In between my academic projects, I received another kind of education. As a New Jersey resident, I was used to navigating New York with my friends, but it is a whole new experience after spending six months in Milwaukee. I mastered the subway, went to see How to Succeed In Business Without Really Trying and even squeezed in a little shopping.
Marquette did falter in their first game. The Big East player of the year, Jae Crowder, went out at the 12-minute mark in the second half with four fouls. Junior Cadougan struggled to run the offense effectively. Head coach Buzz Williams took responsibility for the loss, saying it was his fault.
The whirlwind continued as I returned home to New Jersey for a night and found out Sunday morning where I would be heading for the NCAA tournament. I watched the selection show with a group of friends with my computer on my lap, hunting for the cheapest airfare I could find. When Marquette was sent to Louisville, I was as well for their second and third round games of the NCAA tournament.
Most students spent spring break learning about their alcohol tolerance or how many seasons of their favorite TV shows they can watch. I was dealing with balancing interviews in both a locker room and a media room, while compiling exclusive content that viewers in Milwaukee wanted to watch.
TV is different than print or radio. With TV, you have to gather the video, audio and the b-roll to put together a story. Therefore, you have to be there for every press conference, every availability and every open practice. It is not possible to just get the quotes from a fellow journalist and write a story.
You cannot convey the pauses coaches make in print or the smile a player shows after a key win. This was made very clear to me, especially in the locker room.
If I take one thing from my experience in the locker room it is instant oatmeal. That’s Jamil Wilson’s nickname for Davante Gardner. Like instant oatmeal, Gardner is instant offense for the Golden Eagles, scoring when needed. I asked Wilson simply about alternating with Gardner on offense and defense. Wilson’s face lit up, plastering a huge enthusiastic smile all over his face and he began to gush about his teammate.

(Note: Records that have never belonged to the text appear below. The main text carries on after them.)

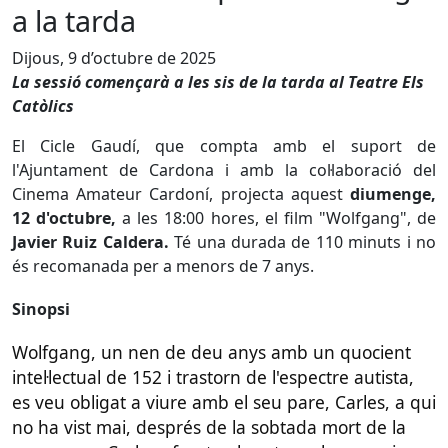
a la tarda
Dijous, 9 d’octubre de 2025
La sessió començarà a les sis de la tarda al Teatre Els
Catòlics
El Cicle Gaudí, que compta amb el suport de
l'Ajuntament de Cardona i amb la col·laboració del
Cinema Amateur Cardoní, projecta aquest
diumenge,
12 d'octubre,
a les 18:00 hores, el film "Wolfgang", de
Javier Ruiz Caldera
.
Té una durada de 110 minuts i no
és recomanada per a menors de 7 anys.
Sinopsi
Wolfgang, un nen de deu anys amb un quocient
intel·lectual de 152 i trastorn de l'espectre autista,
es veu obligat a viure amb el seu pare, Carles, a qui
no ha vist mai, després de la sobtada mort de la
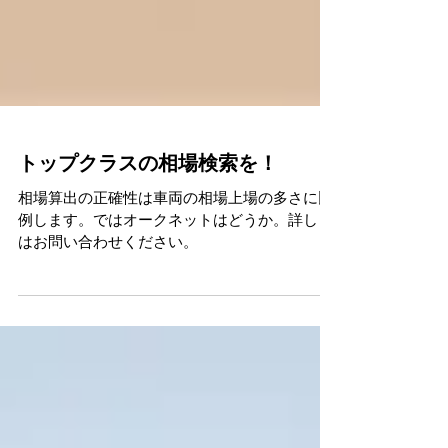
トップクラスの相場検索を！
相場算出の正確性は車両の相場上場の多さに比
例します。ではオークネットはどうか。詳しく
はお問い合わせください。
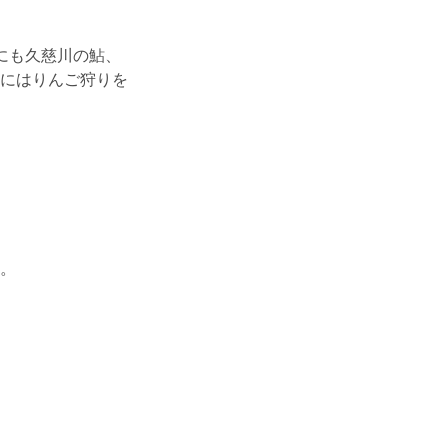
にも久慈川の鮎、
にはりんご狩りを
。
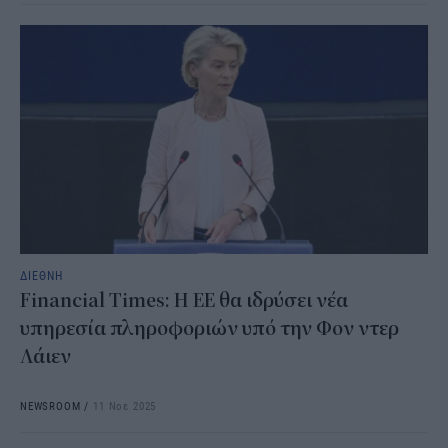
ΔΙΕΘΝΗ
Financial Times: Η ΕΕ θα ιδρύσει νέα
υπηρεσία πληροφοριών υπό την Φον ντερ
Λάιεν
NEWSROOM
/
11 Νοε 2025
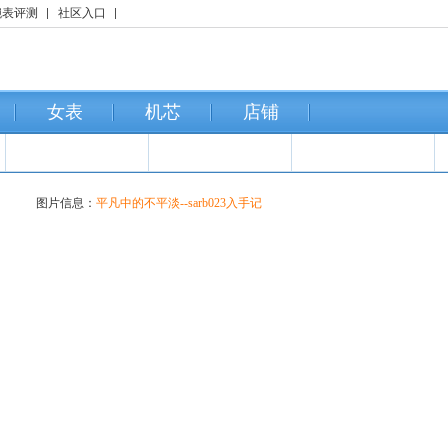
腕表评测
社区入口
女表
机芯
店铺
图片信息：
平凡中的不平淡--sarb023入手记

It was an exclusive look into the redshirt sophomore. That will never happen at a huge press conference or with a massive group of reporters huddled around a player in a locker room. His candor was due to the relationship that I had built with him.

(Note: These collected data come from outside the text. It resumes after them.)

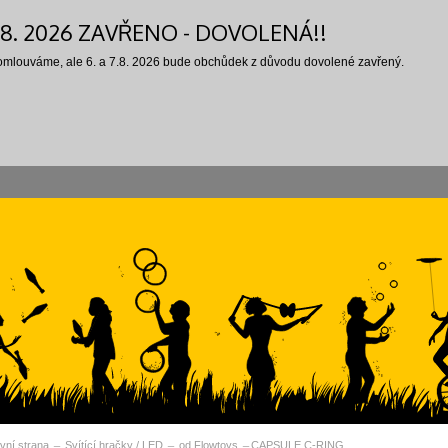
7.8. 2026 ZAVŘENO - DOVOLENÁ!!
 omlouváme, ale 6. a 7.8. 2026 bude obchůdek z důvodu dovolené zavřený.
vní strana
Svítící hračky / LED
od Flowtoys
CAPSULE C-RING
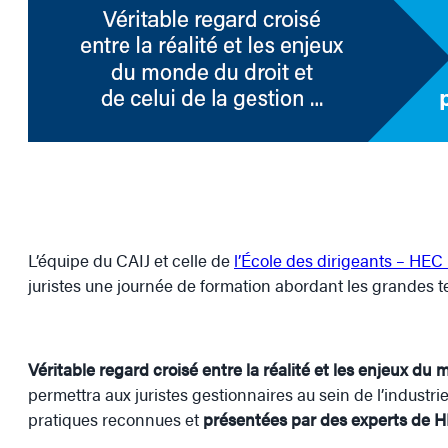
L’équipe du CAIJ et celle de
l’École des dirigeants – HEC
juristes une journée de formation abordant les grandes t
Véritable regard croisé entre la réalité et les enjeux du 
permettra aux juristes gestionnaires au sein de l’industri
pratiques reconnues et
présentées par des experts de 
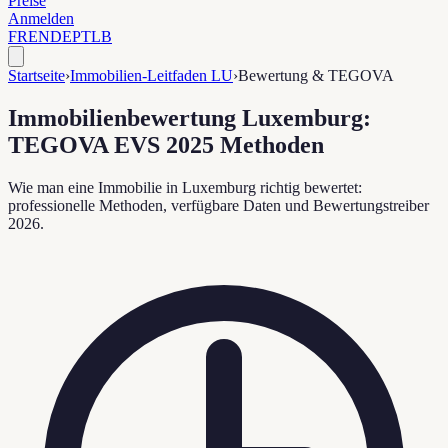
Preise
Anmelden
FR
EN
DE
PT
LB
Startseite
›
Immobilien-Leitfaden LU
›
Bewertung & TEGOVA
Immobilienbewertung Luxemburg:
TEGOVA EVS 2025 Methoden
Wie man eine Immobilie in Luxemburg richtig bewertet:
professionelle Methoden, verfügbare Daten und Bewertungstreiber
2026.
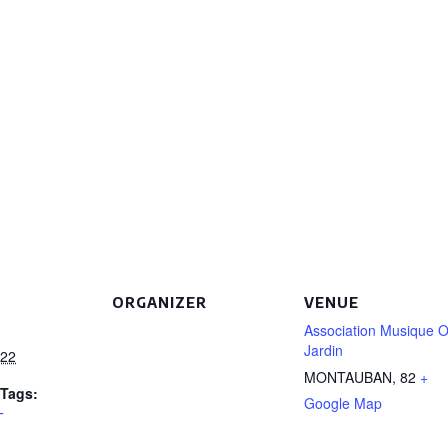
ORGANIZER
VENUE
Association Musique 
Jardin
022
MONTAUBAN
,
82
+
Tags:
Google Map
T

A strong network of relationships is the foundation of the journalism industry. That was the greatest lesson I learned while away from class. Whether it be with a coach or a manager, it is crucial to maintain connections.

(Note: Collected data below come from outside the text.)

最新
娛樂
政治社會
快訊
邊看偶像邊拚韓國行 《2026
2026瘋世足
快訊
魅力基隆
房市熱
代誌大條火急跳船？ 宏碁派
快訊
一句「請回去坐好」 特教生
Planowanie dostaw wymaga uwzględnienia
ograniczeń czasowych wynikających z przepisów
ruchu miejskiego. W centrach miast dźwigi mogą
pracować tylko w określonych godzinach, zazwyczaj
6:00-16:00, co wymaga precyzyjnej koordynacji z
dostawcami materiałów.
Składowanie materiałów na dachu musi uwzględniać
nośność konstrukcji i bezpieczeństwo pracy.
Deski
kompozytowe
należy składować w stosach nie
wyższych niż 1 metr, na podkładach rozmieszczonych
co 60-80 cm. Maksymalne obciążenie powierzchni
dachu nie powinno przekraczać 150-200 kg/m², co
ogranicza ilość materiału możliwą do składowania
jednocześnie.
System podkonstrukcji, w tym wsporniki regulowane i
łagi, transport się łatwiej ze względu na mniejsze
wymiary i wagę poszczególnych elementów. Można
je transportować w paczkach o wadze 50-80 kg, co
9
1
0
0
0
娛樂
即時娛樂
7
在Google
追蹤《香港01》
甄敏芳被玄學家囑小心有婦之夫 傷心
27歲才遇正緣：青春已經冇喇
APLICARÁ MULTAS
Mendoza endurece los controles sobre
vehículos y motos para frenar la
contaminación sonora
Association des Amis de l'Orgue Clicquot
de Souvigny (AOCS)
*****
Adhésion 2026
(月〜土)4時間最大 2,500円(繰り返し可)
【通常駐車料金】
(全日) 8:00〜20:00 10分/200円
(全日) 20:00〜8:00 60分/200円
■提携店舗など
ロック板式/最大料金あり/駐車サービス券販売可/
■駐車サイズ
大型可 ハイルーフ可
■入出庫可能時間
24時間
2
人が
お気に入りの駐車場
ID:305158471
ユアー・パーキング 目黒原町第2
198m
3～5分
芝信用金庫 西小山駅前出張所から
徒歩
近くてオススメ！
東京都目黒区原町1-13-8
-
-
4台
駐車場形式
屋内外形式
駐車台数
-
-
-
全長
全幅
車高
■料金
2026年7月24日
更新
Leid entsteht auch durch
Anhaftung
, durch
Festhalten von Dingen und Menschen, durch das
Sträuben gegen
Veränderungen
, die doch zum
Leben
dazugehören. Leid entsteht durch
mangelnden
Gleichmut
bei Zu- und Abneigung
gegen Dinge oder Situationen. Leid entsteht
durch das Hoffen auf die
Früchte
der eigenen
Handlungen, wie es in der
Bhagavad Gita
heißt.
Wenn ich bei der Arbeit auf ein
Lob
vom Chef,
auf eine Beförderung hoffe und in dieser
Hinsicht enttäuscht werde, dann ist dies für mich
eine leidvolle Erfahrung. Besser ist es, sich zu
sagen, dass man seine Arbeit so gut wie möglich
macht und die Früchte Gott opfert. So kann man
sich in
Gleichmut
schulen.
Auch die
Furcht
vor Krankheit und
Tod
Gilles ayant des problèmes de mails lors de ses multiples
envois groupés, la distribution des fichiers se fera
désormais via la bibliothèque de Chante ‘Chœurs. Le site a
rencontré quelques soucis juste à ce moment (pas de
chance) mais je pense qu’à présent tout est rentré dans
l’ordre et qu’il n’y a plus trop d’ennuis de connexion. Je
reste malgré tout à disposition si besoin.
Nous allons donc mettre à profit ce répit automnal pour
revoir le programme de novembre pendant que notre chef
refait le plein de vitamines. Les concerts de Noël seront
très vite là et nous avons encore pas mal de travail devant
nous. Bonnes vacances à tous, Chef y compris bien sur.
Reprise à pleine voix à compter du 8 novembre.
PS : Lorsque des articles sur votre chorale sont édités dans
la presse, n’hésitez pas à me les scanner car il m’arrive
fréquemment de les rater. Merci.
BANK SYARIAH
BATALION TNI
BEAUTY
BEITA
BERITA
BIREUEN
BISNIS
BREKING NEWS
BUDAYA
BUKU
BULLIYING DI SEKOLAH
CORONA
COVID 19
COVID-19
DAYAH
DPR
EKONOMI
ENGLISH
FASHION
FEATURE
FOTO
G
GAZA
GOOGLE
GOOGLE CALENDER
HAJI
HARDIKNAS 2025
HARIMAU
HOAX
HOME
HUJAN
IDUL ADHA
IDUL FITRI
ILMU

Players and coaches have to know who you are and your name. They have to see you working hard, asking good questions and making an effort to understand the game. Professionals in the industry have to see you asking questions that are pertinent and backed up by statistics or observations.
While on these road trips, I might have missed participation points, notes and in-class assignments. It was worth missing every moment, every PowerPoint slide and every potential point. I gained so much more than an A. The experiences at the NCAA tournament and the Big East tournament are invaluable to me.
I agree that academics are important and a high priority should be placed on them. At what point does professional and real world experience outweigh learning theories from a book?
Each time I raised my hand this week in class, I was expecting a microphone to be brought to ask a question. Then I remembered I was done asking the questions. I had to answer them instead.